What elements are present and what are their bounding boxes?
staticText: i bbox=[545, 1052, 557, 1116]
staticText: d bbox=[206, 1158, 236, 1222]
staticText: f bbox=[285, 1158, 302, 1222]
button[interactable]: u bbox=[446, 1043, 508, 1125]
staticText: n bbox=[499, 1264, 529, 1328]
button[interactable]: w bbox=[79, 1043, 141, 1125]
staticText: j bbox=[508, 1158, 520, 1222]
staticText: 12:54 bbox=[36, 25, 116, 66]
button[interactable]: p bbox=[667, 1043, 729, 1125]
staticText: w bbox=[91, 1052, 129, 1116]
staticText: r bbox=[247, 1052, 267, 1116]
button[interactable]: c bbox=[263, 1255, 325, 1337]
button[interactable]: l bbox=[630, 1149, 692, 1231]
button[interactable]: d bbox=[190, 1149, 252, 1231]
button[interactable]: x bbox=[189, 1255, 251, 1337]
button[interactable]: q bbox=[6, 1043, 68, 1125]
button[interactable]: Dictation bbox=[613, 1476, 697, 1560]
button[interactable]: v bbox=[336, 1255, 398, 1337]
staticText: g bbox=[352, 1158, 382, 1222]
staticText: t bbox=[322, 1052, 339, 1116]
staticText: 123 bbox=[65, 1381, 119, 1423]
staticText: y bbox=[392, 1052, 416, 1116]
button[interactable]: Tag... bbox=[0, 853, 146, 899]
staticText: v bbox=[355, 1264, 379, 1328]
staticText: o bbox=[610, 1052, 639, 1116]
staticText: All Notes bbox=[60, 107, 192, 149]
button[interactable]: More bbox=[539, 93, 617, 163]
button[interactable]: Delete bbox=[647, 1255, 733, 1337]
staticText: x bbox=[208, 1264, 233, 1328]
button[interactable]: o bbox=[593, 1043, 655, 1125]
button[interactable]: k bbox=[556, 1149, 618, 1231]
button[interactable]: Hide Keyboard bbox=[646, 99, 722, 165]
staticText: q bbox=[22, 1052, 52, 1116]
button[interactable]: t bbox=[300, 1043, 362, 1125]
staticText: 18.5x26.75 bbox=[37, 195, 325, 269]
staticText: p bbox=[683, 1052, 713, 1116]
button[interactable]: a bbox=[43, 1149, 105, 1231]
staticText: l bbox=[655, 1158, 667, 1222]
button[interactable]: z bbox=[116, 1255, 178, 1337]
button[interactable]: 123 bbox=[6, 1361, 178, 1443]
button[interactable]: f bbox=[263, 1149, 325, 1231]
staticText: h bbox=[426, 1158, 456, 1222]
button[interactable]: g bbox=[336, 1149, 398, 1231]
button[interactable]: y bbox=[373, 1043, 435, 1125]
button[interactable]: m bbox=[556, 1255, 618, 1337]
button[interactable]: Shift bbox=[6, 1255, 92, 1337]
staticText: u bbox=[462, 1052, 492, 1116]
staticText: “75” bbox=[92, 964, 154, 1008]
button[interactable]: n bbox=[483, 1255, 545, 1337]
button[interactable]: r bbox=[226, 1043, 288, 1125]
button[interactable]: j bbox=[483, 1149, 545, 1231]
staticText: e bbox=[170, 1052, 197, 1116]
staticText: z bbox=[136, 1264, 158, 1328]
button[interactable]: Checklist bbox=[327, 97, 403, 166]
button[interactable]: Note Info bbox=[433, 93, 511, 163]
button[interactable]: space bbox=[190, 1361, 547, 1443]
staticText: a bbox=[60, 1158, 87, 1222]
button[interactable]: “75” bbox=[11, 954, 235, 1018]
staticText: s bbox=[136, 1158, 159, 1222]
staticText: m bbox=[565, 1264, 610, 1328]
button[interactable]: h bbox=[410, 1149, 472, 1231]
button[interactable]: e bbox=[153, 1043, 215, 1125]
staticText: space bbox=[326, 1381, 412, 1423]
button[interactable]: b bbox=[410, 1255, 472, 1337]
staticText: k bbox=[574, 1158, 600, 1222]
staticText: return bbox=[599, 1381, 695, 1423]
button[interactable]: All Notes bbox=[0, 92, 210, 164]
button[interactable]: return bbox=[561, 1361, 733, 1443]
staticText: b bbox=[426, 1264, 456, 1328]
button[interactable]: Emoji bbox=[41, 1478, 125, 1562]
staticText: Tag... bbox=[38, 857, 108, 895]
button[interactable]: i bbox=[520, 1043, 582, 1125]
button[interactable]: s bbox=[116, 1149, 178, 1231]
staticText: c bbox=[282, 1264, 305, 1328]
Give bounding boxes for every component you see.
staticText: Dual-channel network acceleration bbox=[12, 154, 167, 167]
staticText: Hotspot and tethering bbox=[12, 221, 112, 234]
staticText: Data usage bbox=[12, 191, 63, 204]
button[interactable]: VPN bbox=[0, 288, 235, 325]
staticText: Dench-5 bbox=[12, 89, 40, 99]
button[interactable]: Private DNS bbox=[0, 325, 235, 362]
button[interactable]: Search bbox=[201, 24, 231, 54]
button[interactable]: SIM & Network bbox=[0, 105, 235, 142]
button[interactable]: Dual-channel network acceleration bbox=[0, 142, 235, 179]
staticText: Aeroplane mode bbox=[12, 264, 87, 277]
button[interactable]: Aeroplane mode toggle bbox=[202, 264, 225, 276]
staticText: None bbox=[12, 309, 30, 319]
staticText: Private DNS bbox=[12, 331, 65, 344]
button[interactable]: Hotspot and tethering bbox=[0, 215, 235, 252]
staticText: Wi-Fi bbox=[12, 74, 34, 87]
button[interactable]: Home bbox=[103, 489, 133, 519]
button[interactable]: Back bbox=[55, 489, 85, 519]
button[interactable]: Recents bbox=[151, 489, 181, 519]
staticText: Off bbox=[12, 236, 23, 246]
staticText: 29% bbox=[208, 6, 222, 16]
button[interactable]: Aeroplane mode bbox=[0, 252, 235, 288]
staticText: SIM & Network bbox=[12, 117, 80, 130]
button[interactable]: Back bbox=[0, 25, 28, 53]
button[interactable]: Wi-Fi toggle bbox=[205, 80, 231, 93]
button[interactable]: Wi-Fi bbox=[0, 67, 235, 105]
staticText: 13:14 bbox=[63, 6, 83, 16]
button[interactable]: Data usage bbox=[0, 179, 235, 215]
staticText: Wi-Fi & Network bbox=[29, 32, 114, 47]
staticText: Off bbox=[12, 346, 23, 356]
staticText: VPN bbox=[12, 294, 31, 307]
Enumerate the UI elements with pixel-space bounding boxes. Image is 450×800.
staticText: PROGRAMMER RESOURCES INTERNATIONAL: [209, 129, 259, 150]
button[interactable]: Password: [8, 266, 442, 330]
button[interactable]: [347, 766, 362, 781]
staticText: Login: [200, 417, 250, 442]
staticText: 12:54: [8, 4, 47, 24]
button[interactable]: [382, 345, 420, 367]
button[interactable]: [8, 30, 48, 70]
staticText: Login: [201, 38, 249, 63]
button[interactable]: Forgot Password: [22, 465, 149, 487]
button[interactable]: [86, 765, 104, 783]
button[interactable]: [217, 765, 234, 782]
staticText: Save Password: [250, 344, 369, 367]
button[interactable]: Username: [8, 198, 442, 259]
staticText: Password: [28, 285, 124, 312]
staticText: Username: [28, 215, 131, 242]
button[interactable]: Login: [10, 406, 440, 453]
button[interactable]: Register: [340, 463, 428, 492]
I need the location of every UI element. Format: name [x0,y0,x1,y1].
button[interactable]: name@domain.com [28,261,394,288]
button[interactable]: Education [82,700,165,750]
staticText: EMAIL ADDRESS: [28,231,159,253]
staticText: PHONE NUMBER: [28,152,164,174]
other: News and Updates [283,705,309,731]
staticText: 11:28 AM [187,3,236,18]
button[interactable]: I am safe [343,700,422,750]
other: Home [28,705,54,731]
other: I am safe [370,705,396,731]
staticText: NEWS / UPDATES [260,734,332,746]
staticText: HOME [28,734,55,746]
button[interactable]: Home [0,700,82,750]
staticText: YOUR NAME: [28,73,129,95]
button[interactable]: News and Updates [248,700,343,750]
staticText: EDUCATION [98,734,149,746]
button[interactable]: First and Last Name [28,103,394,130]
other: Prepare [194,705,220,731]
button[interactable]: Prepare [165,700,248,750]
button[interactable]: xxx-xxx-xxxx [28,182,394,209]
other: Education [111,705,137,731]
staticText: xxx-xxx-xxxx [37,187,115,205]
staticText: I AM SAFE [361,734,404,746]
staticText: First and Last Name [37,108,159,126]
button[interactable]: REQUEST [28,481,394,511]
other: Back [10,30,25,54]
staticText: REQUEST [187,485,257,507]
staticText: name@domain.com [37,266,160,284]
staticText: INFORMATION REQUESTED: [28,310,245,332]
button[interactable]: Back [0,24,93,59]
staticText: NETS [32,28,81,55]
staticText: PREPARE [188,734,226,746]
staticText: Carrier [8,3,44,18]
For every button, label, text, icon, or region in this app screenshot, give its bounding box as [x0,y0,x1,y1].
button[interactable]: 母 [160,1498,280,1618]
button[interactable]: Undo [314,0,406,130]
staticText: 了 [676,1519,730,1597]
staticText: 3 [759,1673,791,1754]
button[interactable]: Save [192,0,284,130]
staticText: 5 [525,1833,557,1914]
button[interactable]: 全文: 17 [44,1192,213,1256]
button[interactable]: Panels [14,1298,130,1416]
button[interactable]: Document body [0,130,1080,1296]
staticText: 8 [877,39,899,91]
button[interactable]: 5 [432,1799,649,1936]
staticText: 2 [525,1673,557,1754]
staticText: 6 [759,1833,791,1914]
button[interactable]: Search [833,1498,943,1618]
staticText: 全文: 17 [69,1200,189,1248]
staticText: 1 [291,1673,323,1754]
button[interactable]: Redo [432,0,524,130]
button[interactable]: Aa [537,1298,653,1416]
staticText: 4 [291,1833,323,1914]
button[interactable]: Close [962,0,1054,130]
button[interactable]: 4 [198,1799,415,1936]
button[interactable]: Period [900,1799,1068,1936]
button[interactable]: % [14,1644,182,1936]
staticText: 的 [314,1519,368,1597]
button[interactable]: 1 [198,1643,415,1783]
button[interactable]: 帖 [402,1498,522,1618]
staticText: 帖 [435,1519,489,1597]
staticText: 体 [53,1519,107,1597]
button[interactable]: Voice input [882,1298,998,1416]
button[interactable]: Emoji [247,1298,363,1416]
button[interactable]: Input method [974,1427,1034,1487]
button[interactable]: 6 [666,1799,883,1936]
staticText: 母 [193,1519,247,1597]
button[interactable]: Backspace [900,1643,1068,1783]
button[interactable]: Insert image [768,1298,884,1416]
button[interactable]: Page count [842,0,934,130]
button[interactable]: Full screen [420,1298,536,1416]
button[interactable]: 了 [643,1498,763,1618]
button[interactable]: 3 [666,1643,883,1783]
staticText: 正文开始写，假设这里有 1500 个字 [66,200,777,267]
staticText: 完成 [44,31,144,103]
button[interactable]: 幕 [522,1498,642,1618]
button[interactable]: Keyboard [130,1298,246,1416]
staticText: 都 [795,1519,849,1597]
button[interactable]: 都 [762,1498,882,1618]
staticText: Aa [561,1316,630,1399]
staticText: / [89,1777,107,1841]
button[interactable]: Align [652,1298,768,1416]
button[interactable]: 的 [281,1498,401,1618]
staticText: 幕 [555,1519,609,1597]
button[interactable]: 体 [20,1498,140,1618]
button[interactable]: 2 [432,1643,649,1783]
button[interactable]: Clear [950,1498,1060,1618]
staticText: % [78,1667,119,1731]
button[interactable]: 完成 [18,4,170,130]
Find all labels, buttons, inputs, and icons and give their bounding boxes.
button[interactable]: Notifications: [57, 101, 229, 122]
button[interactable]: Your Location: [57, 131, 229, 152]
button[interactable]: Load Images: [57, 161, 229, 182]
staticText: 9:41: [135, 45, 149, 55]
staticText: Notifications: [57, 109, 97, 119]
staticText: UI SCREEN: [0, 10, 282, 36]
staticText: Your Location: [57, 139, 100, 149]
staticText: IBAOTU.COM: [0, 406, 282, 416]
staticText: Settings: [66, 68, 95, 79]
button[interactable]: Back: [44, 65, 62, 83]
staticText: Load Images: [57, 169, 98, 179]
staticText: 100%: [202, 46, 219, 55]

● Task instructions
Retype the lines from the one containing "Find all labels, buttons, inputs, and" through the last line of the records. Leave out everything else.

● Answer for the task
Find all labels, buttons, inputs, and icons and give their bounding boxes.
button[interactable]: Notifications: [57, 101, 229, 122]
button[interactable]: Your Location: [57, 131, 229, 152]
button[interactable]: Load Images: [57, 161, 229, 182]
staticText: 9:41: [135, 45, 149, 55]
staticText: Notifications: [57, 109, 97, 119]
staticText: UI SCREEN: [0, 10, 282, 36]
staticText: Your Location: [57, 139, 100, 149]
staticText: IBAOTU.COM: [0, 406, 282, 416]
staticText: Settings: [66, 68, 95, 79]
button[interactable]: Back: [44, 65, 62, 83]
staticText: Load Images: [57, 169, 98, 179]
staticText: 100%: [202, 46, 219, 55]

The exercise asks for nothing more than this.